I feel like this should be a simple series comparison test or something, but I cannot figure a proof out. If you could point me to a duplicate that would also be helpful (can't find anything...) Thanks.
Edit: If it makes it easier, we can suppose that $x_i > 0$.
$\sin(x)$ $\le$ $x$:
Theorem: If $f$ is a continuous function on the closed interval $[a,b]$ and differentiable on the open interval $(a,b)$ then there exists a number $c∈(a,b)$ such that $f′(c)=\frac{f(b)−f(a)}{b−a}$.
C1: Suppose that $x=0$. Then, $0=\sin(0)$ $\le$ $x=0$
C2: Suppose that $0 \lt x\lt 1$. Let $f(t)=\sin(t)$. Then $f$ is continuous and differentiable everywhere. In particular, $f$ is continuous on $[0,x]$ and differentiable on $(0,x)$. By the Mean Value theorem there exists number $c∈(0,1)$ such that:
$f′(c)=\frac{f(x)−f(0)}{x−0}$
The derivative of $\sin x$ is $\cos x$. Therefore:
$\cos(c)=\frac{\sin(x)−\sin(0)}x$
$\cos(c)= \frac{\sin(x)}{x}$
Note that the cosine function is bounded, that is, $−1≤cos(t)≤1$ for every real number t.
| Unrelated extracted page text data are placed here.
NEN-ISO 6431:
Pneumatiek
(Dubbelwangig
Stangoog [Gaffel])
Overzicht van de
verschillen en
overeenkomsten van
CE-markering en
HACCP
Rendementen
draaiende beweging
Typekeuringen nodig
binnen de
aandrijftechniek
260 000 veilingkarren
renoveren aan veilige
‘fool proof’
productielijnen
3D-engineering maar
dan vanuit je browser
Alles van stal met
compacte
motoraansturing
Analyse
Therefore: $−1≤\frac{\sin x}x≤1⇒\frac{\sin x}x≤1$
Since $0<x<1$, we multiply both sides of the inequality above to get that $sinx≤x$.
C3: Suppose that $1≤x<∞$. We know that $sin(t)$ is a bounded function and $−1≤\sin(t)≤1$ for every real number $t$. Thus $\sin x≤1≤x$, i.e., $\sin x≤x$.
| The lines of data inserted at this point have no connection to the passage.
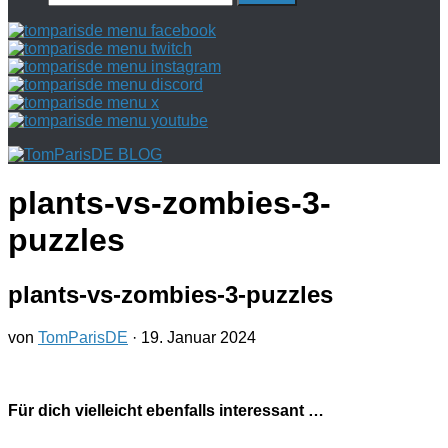
nach:
plants-vs-zombies-3-
puzzles
plants-vs-zombies-3-puzzles
von
TomParisDE
·
19. Januar 2024
Für dich vielleicht ebenfalls interessant …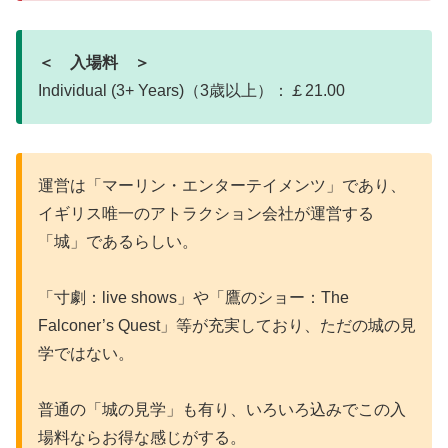
＜ 入場料 ＞
Individual (3+ Years)（3歳以上）：￡21.00
運営は「マーリン・エンターテイメンツ」であり、
イギリス唯一のアトラクション会社が運営する
「城」であるらしい。
「寸劇：live shows」や「鷹のショー：The
Falconer’s Quest」等が充実しており、ただの城の見
学ではない。
普通の「城の見学」も有り、いろいろ込みでこの入
場料ならお得な感じがする。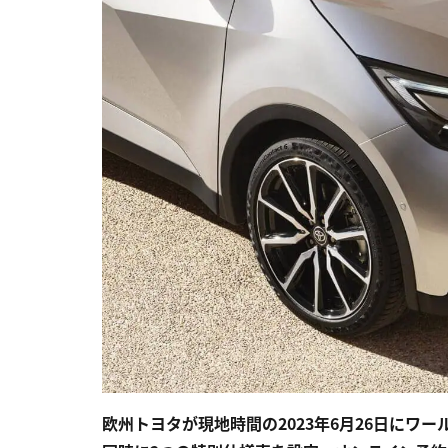
欧州トヨタが現地時間の2023年6月26日にワ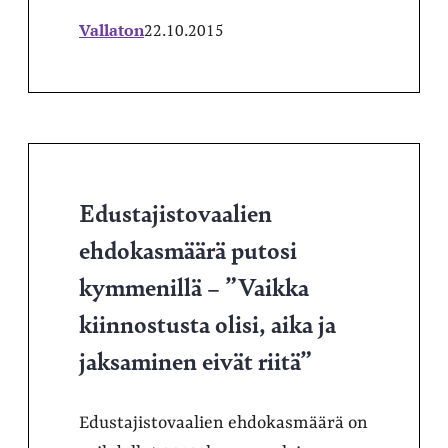
Vallaton
22.10.2015
Edustajistovaalien
ehdokasmäärä putosi
kymmenillä – ”Vaikka
kiinnostusta olisi, aika ja
jaksaminen eivät riitä”
Edustajistovaalien ehdokasmäärä on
As such, $sin(x)$ $\le$ $x$ for any $x∈R$.
Then,
$\sum_{i} \sin x_i$ ≤ $\sum_{i} x_i$, because any element of the first sum will be smaller or equal to the corresponding element of the second sum, because $\sin(x)$ $\le$ $x$ for any $x∈R$.
If $\sum_{i} \sin x_i$ diverges and $\sum_{i} \sin x_i$ ≤ $\sum_{i} x_i$, that means: $\sum_{i} x_i$ must diverge as well.